#### Task goal
Within the records below is a range that opens at the line with "Далее голова персонажа" and closes at the line with "ПРИМЕРЫ ЛИПСИНКА ОТ СТУДИИ". Return that range word for word, both ends included, and only that range.

#### Given data

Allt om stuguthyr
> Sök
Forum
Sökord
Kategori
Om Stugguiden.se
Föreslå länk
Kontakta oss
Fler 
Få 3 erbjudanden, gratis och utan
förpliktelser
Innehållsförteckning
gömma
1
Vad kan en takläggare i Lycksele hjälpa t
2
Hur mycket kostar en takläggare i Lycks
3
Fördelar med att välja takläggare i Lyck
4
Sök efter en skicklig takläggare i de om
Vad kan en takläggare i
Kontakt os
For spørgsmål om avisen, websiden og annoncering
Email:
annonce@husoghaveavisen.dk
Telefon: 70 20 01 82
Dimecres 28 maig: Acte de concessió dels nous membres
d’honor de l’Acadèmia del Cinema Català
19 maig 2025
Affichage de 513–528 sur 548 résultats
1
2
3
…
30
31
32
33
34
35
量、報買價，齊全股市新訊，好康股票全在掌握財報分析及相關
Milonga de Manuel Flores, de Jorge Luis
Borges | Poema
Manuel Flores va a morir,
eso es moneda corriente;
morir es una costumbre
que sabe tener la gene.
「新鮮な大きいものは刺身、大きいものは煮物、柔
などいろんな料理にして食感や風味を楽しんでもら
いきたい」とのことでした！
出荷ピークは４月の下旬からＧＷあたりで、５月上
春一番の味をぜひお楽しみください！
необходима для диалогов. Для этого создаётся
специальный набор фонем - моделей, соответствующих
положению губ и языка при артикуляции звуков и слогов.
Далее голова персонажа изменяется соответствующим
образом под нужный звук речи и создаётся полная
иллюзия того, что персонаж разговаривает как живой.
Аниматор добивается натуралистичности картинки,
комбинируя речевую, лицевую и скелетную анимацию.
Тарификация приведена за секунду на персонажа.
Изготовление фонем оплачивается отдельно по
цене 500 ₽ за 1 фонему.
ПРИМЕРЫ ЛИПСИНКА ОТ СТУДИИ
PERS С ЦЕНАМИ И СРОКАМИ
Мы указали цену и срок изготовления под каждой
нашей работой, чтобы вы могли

#### Exercise result
Далее голова персонажа изменяется соответствующим
образом под нужный звук речи и создаётся полная
иллюзия того, что персонаж разговаривает как живой.
Аниматор добивается натуралистичности картинки,
комбинируя речевую, лицевую и скелетную анимацию.
Тарификация приведена за секунду на персонажа.
Изготовление фонем оплачивается отдельно по
цене 500 ₽ за 1 фонему.
ПРИМЕРЫ ЛИПСИНКА ОТ СТУДИИ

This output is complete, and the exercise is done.